Segment Start: DATASET CONTENT

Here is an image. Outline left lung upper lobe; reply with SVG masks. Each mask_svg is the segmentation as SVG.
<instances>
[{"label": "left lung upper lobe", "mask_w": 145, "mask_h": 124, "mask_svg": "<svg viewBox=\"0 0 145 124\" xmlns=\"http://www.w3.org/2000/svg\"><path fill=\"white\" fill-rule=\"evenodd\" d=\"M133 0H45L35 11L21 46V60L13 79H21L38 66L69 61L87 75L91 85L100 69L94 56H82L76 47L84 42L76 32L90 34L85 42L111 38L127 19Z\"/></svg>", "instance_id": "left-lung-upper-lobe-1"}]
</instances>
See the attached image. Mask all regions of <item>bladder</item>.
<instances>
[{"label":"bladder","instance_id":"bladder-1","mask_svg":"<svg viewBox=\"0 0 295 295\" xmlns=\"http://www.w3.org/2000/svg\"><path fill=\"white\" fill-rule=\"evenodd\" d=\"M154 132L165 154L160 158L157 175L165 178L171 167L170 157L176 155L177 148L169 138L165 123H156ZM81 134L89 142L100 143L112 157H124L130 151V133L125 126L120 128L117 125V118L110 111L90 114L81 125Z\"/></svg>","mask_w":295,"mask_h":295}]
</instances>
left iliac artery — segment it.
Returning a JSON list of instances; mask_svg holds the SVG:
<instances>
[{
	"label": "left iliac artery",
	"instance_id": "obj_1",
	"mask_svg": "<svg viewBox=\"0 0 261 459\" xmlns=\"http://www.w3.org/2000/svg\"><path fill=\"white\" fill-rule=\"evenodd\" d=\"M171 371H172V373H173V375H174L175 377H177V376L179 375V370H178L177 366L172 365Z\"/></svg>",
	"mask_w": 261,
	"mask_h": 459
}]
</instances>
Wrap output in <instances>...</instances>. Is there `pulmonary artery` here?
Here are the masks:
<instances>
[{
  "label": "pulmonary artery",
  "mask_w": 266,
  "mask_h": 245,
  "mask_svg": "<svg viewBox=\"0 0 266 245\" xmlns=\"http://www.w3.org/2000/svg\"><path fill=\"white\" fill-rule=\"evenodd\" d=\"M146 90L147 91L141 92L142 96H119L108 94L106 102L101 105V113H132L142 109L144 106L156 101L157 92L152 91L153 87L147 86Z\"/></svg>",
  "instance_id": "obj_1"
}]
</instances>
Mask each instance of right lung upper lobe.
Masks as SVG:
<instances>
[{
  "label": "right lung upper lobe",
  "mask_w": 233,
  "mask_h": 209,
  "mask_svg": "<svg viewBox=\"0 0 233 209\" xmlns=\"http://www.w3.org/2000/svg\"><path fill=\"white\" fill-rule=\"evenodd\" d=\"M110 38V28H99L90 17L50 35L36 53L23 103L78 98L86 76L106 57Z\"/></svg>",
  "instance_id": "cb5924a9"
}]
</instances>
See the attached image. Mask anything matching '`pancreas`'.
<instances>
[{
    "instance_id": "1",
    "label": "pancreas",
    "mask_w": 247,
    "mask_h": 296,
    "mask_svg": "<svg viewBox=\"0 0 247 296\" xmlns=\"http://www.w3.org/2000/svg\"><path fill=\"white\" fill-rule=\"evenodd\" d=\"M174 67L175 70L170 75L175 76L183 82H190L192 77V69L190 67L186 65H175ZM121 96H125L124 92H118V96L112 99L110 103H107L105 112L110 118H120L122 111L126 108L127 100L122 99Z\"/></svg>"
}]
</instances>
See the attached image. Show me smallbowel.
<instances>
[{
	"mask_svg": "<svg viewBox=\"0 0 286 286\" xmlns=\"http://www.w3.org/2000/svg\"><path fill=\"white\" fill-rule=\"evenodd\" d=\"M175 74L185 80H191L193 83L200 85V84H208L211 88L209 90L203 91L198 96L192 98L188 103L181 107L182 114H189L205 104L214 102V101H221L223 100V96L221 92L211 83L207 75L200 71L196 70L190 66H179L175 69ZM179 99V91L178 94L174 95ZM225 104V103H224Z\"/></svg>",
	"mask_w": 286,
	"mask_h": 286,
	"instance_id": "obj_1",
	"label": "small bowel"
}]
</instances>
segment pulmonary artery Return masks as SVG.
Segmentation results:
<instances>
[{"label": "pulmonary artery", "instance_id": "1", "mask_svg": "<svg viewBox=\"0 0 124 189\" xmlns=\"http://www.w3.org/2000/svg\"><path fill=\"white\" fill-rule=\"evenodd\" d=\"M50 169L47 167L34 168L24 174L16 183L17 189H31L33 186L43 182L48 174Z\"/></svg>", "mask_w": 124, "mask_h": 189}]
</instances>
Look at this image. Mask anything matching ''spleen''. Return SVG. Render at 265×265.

Segment End: DATASET CONTENT
Segment Start: DATASET CONTENT

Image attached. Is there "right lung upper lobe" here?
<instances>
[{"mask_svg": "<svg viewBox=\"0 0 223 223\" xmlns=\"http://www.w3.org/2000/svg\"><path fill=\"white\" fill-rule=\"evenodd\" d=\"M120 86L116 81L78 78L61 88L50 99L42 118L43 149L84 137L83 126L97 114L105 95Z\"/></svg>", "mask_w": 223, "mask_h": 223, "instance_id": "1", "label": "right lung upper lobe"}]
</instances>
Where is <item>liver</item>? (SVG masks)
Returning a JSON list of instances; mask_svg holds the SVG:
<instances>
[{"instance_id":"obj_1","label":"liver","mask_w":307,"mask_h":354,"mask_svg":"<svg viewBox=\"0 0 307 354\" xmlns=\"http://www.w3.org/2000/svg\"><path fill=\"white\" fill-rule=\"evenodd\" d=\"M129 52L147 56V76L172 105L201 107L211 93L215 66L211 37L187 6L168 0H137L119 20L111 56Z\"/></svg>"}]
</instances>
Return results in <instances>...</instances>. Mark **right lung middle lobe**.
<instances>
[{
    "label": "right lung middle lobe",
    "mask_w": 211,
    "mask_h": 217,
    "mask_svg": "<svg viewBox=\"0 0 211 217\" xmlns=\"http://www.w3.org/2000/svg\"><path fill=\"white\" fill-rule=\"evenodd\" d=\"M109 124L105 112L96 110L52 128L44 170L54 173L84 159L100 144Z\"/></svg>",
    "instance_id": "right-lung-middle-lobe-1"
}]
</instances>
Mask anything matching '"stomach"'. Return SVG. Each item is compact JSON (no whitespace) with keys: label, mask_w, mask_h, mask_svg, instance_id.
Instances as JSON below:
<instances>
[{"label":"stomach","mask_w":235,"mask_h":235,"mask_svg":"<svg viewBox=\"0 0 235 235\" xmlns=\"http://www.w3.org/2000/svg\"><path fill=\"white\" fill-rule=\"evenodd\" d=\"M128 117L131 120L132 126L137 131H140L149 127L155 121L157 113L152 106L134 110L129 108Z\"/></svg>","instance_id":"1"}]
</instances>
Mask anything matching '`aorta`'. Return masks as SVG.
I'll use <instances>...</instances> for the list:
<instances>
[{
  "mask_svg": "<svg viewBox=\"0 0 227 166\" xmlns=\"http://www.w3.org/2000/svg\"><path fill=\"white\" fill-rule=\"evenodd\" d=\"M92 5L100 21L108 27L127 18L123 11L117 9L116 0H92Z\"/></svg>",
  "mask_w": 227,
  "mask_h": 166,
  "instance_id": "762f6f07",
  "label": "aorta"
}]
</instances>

Segment End: DATASET CONTENT

_WHAT THE TASK ASKS:_ Among the entries above, find the line with "segment pulmonary artery Return masks as SVG." and the line with "Look at this"; give again exactly these two lines and all lines between them.

_SOLVED PROBLEM:_
segment pulmonary artery Return masks as SVG.
Segmentation results:
<instances>
[{"label": "pulmonary artery", "instance_id": "1", "mask_svg": "<svg viewBox=\"0 0 124 189\" xmlns=\"http://www.w3.org/2000/svg\"><path fill=\"white\" fill-rule=\"evenodd\" d=\"M50 169L47 167L34 168L24 174L16 183L17 189H31L33 186L43 182L48 174Z\"/></svg>", "mask_w": 124, "mask_h": 189}]
</instances>
Look at this image. Mask anything matching ''spleen''. Return SVG. Render at 265×265.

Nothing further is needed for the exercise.